- [Data for this task]:
[Start of section]

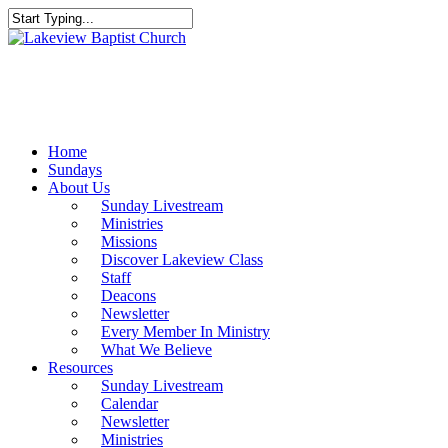
Skip
to
Close
main
Search
content
Menu
Home
Sundays
About Us
Sunday Livestream
Ministries
Missions
Discover Lakeview Class
Staff
Deacons
Newsletter
Every Member In Ministry
What We Believe
Resources
Sunday Livestream
Calendar
Newsletter
Ministries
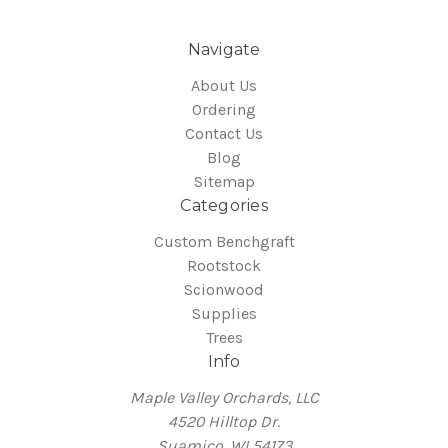
Navigate
About Us
Ordering
Contact Us
Blog
Sitemap
Categories
Custom Benchgraft
Rootstock
Scionwood
Supplies
Trees
Info
Maple Valley Orchards, LLC
4520 Hilltop Dr.
Suamico, WI 54173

[End of section]

Each entry above must be duplicated precisely; none of the pictures may be included.

Skip
to
Close
main
Search
content
Menu
Home
Sundays
About Us
Sunday Livestream
Ministries
Missions
Discover Lakeview Class
Staff
Deacons
Newsletter
Every Member In Ministry
What We Believe
Resources
Sunday Livestream
Calendar
Newsletter
Ministries
Navigate
About Us
Ordering
Contact Us
Blog
Sitemap
Categories
Custom Benchgraft
Rootstock
Scionwood
Supplies
Trees
Info
Maple Valley Orchards, LLC
4520 Hilltop Dr.
Suamico, WI 54173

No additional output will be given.